The Scarlet Raptors will face fourth-seeded William Paterson University Sunday at 12 p.m. in the ECAC quarterfinals. Paterson, seeded fourth in Pod 2, edged top seed and host Neumann University, 2-1, in Saturday's other game. Rutgers-Camden and Paterson played twice already during the season, both in Camden, with the Raptors taking a 3-1 victory Oct. 20 in a regular-season New Jersey Athletic Conference game and then losing a first-round NJAC playoff game one week later, 2-1.
Sunday's winner will advance to the semifinal rounds, which will be held Saturday, Nov. 17, at a site to be determined. The title game will be held at that same site on Sunday, Nov. 18, at 12 p.m.
Rutgers-Camden, which reached the ECAC title game last season before losing, 3-2, at host Lebanon Valley College, is looking for its fifth ECAC championship. The Raptors won titles in 2006, 2007, 2010 and 2014. The team now owns a 16-2 record in its seventh ECAC tournament since
Tim Oswald became the Raptors' head coach in 2006.
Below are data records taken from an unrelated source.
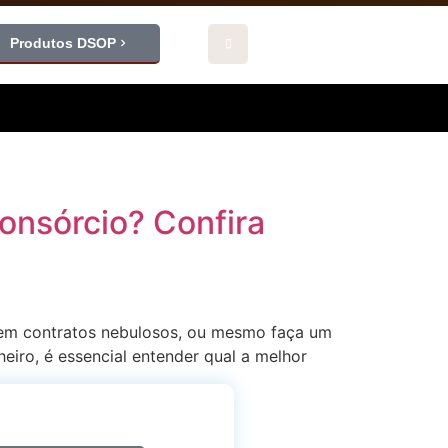
Produtos DSOP
consórcio? Confira
s em contratos nebulosos, ou mesmo faça um
iro, é essencial entender qual a melhor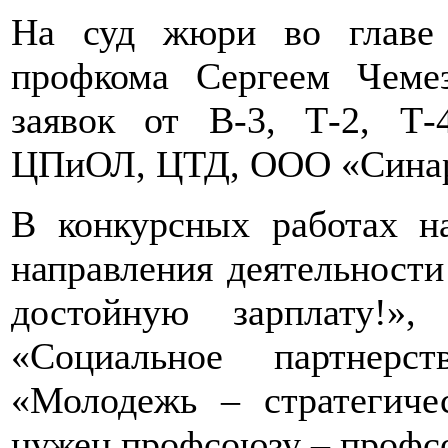
На суд жюри во главе 
профкома Сергеем Чеме
заявок от В-3, Т-2, Т
ЦПиОЛ, ЦТД, ООО «Синар
В конкурсных работах н
направления деятельности
достойную зарплату!»
«Социальное партнерс
«Молодежь – стратегиче
нужен профсоюзу – профсо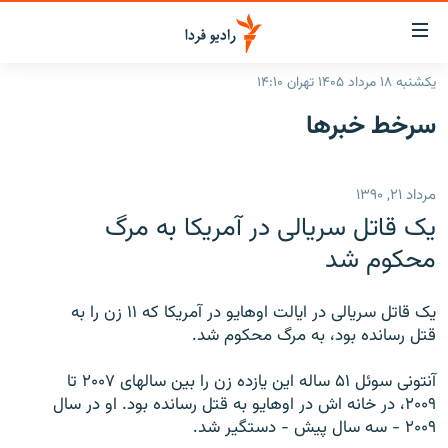
ینک‌های
ابلیت
سترسی
یکشنبه ۱۸ مرداد ۱۴۰۵ تهران ۱۴:۱۰
ازگشت
صفحه اصلی
سرخط‌ خبرها
ازگشت
ایران
ه
نوی
جهان
مرداد ۲۱, ۱۳۹۰
صلی
رادیو
فتن
يک قاتل سريالی در آمريکا به مرگ
ه
پادکست
انتخاب کنید و بشنوید
محکوم شد
فحه
چندرسانه‌ای
برنامه‌های رادیویی
ستجو
يک قاتل سريالی در ايالت اوهايو در آمريکا که ۱۱ زن را به
زنان فردا
فرکانس‌ها
گزارش‌های تصویری
قتل رسانده بود، به مرگ محکوم شد.
گزارش‌های ویدئویی
English
آنتونی سوئل ۵۱ ساله اين يازده زن را بين سالهای ۲۰۰۷ تا
۲۰۰۹، در خانه اش در اوهايو به قتل رسانده بود. او در سال
۲۰۰۹ - سه سال پيش - دستگير شد.
به ما بپیوندید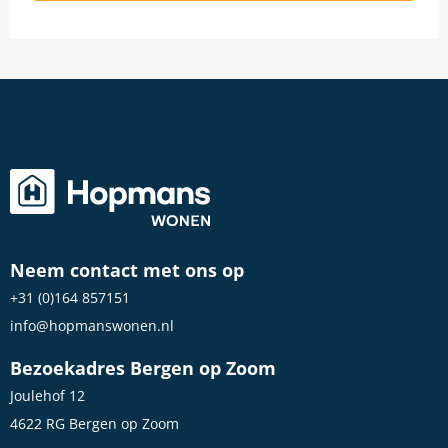
Neem contact met ons op
+31 (0)164 857151
info@hopmanswonen.nl
Bezoekadres Bergen op Zoom
Joulehof 12
4622 RG Bergen op Zoom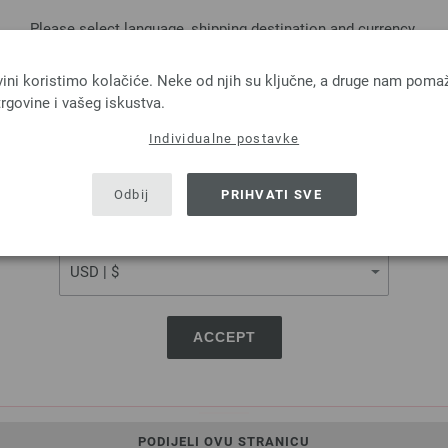
Please select language, shipping destination and currency.
LANGUAGE
vini koristimo kolačiće. Neke od njih su ključne, a druge nam poma
rgovine i vašeg iskustva.
Lana Grossa
Lana Grossa
OL Baby Uni/Print 50g
COOL WOOL Big Uni/
Individualne postavke
SHIPPING TO
 % Djevicavuna Merino
100 % Djevicavuna Me
a: otprilike 220 m / 50 g
Dužina: otprilike 120 m 
USA - The United States of America
Odbij
PRIHVATI SVE
Većina igle: 2,5 - 3
Većina igle: 3,5 - 4
3,74 € - 5,46 €
3,70 € - 5,46 €
CURRENCY
4,37 $ - 6,38 $
4,32 $ - 6,38 $
troškovi za dostavu, Osnovna cijena:
74,80 € -
bez PDV-a, dodatno troškovi za dostavu, Osn
109,20 €
/ kg
109,20 €
/ kg
ACCEPT
PODIJELI OVU STRANICU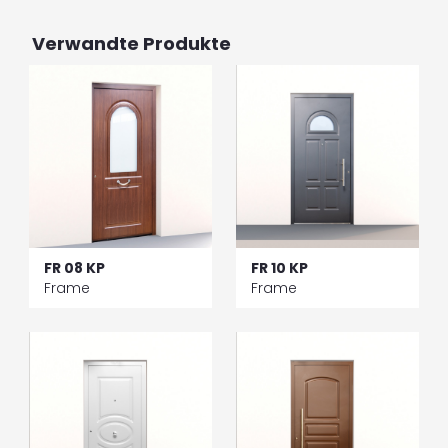
Verwandte Produkte
FR 08 KP
FR 10 KP
Frame
Frame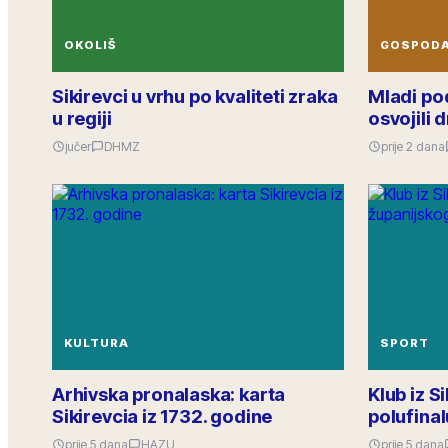
OKOLIŠ
GOSPOD
Sikirevci u vrhu po kvaliteti zraka
Mladi pod
u regiji
osvojili
jučer
DHMZ
prije 2 dana
KULTURA
SPORT
Arhivska pronalaska: karta
Klub iz S
Sikirevcia iz 1732. godine
polufina
prije 5 dana
HAZU
prije 5 dana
Both Rutgers-Camden (14-5-2) and Hood (8-8-1) collected 13 shots in the game, with each team netting four in the opening half and nine in the second half. Rutgers-Camden held a 6-3 advantage in corner kicks, including a 5-1 second-half margin.
The Scarlet Raptors finally broke the scoring ice at 75:41 on the first career goal by Craver
(pictured above), an unassisted tally. They added an insurance goal by Douglas, his second career tally, at 86:24. It was assisted by freshman
Kaito Kitazawa and junior
Cristian Ognibene.
Both goalies, Hood's Danny Castillo and Raptor senior
James Brett, collected five saves. For Brett, his 18th career shutout moved him alone into fourth place on the program's all-time list, breaking the tie he had with Pete DeFeo (1984-87) at 17 shutouts. The win was the 42nd of his career, the second-highest total ever at Rutgers-Camden.